Living in a constant world of evolution and change, the need for automation and simplicity in our lives is growing fast. Whether it’s seen in self-driving cars, smart home accessories, or even within the AI compatibility within your smartphone, automation is revolutionizing the technological industry.

                However recently, universities like the Massachusetts Institute of Technology (MIT) and the California Institute of Technology (Caltech) are finding ways to introduce newly found innovations into the world of automation, specifically with aerial vehicles. As seen frequently within the aerospace engineering industry, these universities are finding cost-efficient and safe ways to create navigation systems for aerial vehicles, including drones, planes, and cars.

                One of the largest examples of this has taken place at MIT, by Professor Richard Cockburn Maclaurin of Aeronautics and Astronautics. Along with a team of researchers from the Aerospace Controls Laboratory at MIT, Professor Maclaurin has been able to develop a trajectory planning system that would allow armies and fleets of operating drones to fly in the same airspace, without dangerous collisions. Like mentioned before, this innovation greatly influences the progress of aerial vehicles, especially when considering new traffic and safety regulations for air taxis. Professor Maclaurin and MIT’s work has allowed for new real-world implications and allowing for cost-efficient testing for air taxis, drones, and other aerial vehicles.

                Here’s how it works: the autonomous systems computer a path-planning trajectory and share that information with the rest of the machines utilizing a wireless connection. Now, the UAV’s have a specific trajectory and launch point to finish at, along with a path that strays away from the other UAV’s. However, the biggest issue with the array of trajectory and communication is the eminent delay, which would not allow certain UAV’s to receive the transmission. To solve this, the MIT team worked to create a “perception aware” function, which would allow the systems to yield onboard sensors, meaning the UAV’s can alter their trajectory based on readings from sensors.

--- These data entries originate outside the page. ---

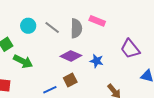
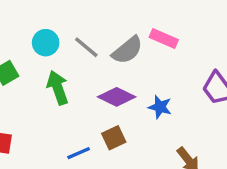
gray semicircle: (76, 28) -> (127, 50), turned 48
green arrow: (23, 61) -> (58, 88), moved, turned -138

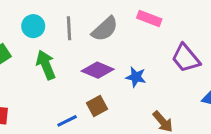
pink rectangle: (164, 38) -> (149, 18), moved
gray line: (86, 47) -> (69, 28), turned 50

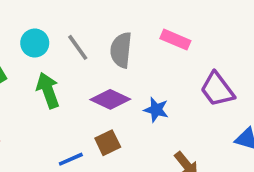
gray line: (69, 28) -> (78, 47), turned -35
gray semicircle: (105, 29) -> (121, 50), turned 136

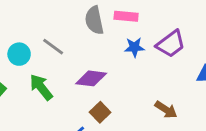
gray semicircle: (121, 50) -> (94, 20), moved
purple trapezoid: (217, 89) -> (171, 44), turned -72
blue star: (156, 110) -> (134, 47), moved

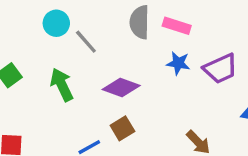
cyan circle: (19, 54) -> (56, 23), moved

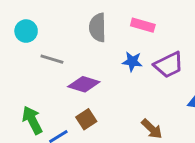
pink rectangle: (177, 26) -> (143, 25), moved
gray line: (86, 42) -> (52, 59), moved, turned -30
green arrow: (62, 85) -> (32, 120), moved

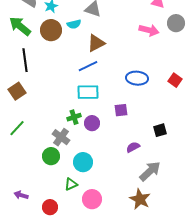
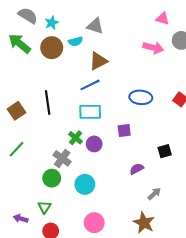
black line: (25, 60) -> (48, 103), moved
green cross: (74, 117) -> (76, 138), turned -32
gray arrow: (150, 171) -> (154, 194), size x0.6
green triangle: (71, 184) -> (44, 207), moved, turned -32

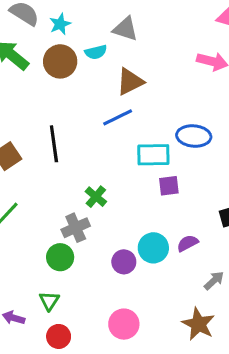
cyan rectangle: (90, 112) -> (153, 155), moved
purple circle: (94, 144) -> (124, 262), moved
gray cross: (62, 158) -> (76, 228), turned 30
cyan circle: (85, 184) -> (153, 248), moved

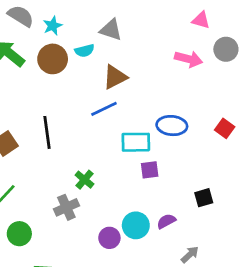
green circle: (60, 257) -> (19, 234), moved

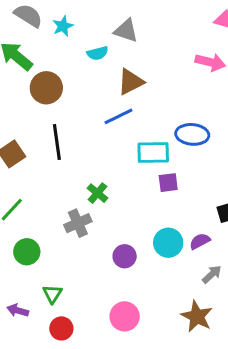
brown circle: (53, 59) -> (46, 88), moved
purple semicircle: (166, 221) -> (200, 241), moved
cyan circle: (136, 225) -> (168, 243), moved

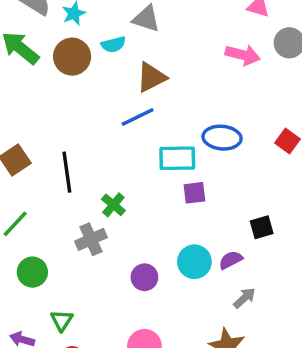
brown circle: (46, 88) -> (72, 57), moved
black line: (57, 142) -> (67, 172), moved

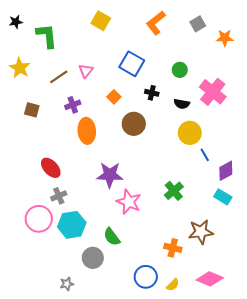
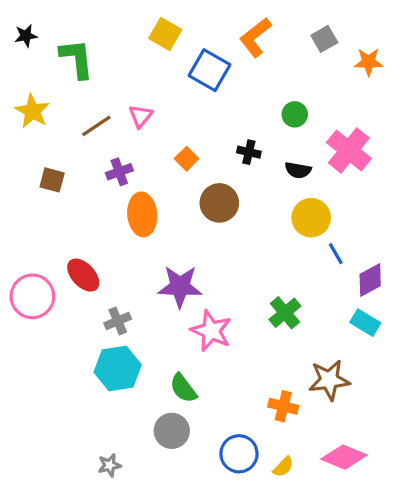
blue square: (132, 64) -> (209, 70), moved
gray cross: (59, 196) -> (118, 321), moved
pink circle: (39, 219) -> (32, 296), moved
gray circle: (93, 258) -> (172, 431), moved

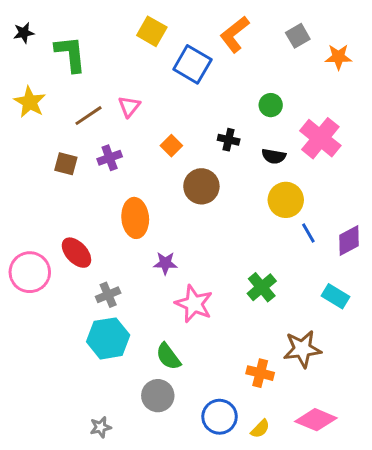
brown square: (52, 180) -> (66, 164), moved
orange ellipse: (142, 214) -> (135, 218), moved
purple diamond: (370, 280) -> (349, 241), moved
purple star: (180, 287) -> (165, 263), size x0.6

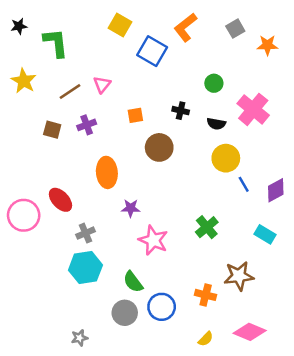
orange square: (171, 146) -> (135, 115), turned 35
blue circle: (220, 417) -> (162, 307), moved

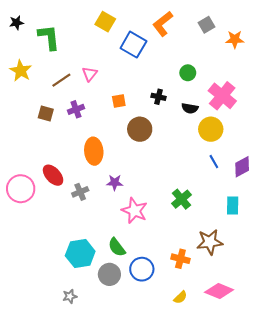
yellow circle: (226, 158) -> (211, 129), moved
gray cross: (85, 233) -> (80, 192), moved
cyan rectangle: (265, 234) -> (233, 205), turned 60
cyan hexagon: (85, 268) -> (80, 253), moved

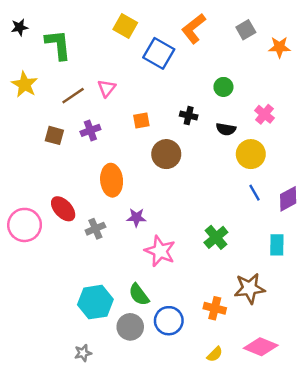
pink cross: (222, 96) -> (264, 114), size x0.6

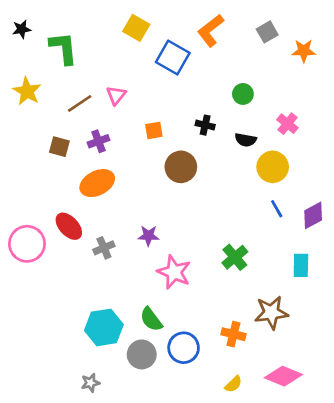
orange ellipse: (112, 180) -> (97, 183), moved, turned 68

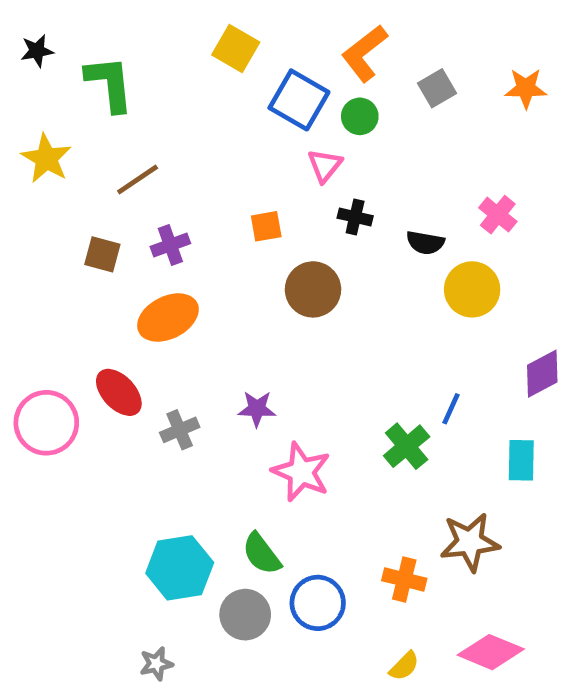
gray square: (267, 32) -> (437, 88), moved
green circle: (243, 94) -> (360, 116), moved
pink triangle: (116, 95) -> (325, 165), moved
blue line: (277, 209) -> (451, 409), moved, turned 54

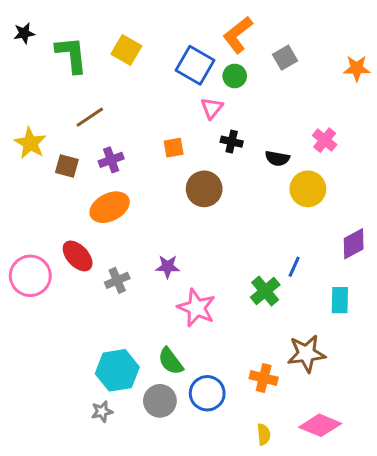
yellow square: (236, 49) -> (126, 50), moved
orange star: (526, 88) -> (357, 68), moved
yellow star: (46, 158) -> (30, 143), moved
gray star: (156, 664) -> (102, 412), moved
yellow semicircle: (404, 666) -> (264, 434), turned -50

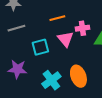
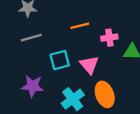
pink triangle: (65, 39) -> (89, 65), moved

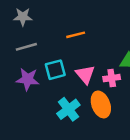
pink cross: (109, 38) -> (112, 78), moved
purple star: (32, 86) -> (28, 79), moved

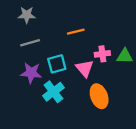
pink cross: (112, 78) -> (102, 54), moved
cyan cross: (68, 109) -> (53, 92), moved

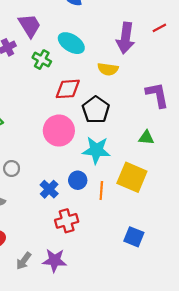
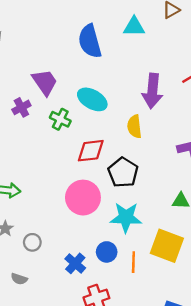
yellow semicircle: (108, 69) -> (134, 126), turned 78

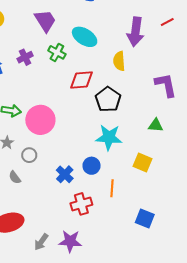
purple cross: (21, 107) -> (25, 57), moved
pink circle: (83, 198) -> (40, 120), moved
yellow square: (167, 246) -> (142, 163), size x0.7
orange line: (133, 262) -> (112, 188), moved
gray semicircle: (19, 279) -> (15, 177), moved, turned 32

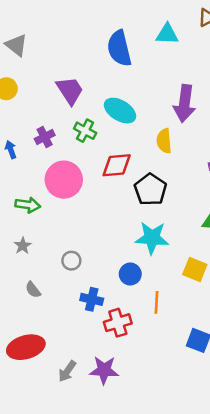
pink circle: (40, 120) -> (64, 180), moved
gray circle: (29, 155) -> (71, 261), moved
blue cross: (65, 174) -> (92, 299), moved, turned -30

                As for the next steps, the team is working on expanding the algorithms and test spaces, to eventually simulate a real-world aerial vehicle example. During this process, engineers will have to build around challenges like the identification of environment of which the vehicle is in, or overcoming the delays of communication between sensors. However, the boundaries are only expanding, as the future of autonomous luxury vehicles and drones are only coming closer.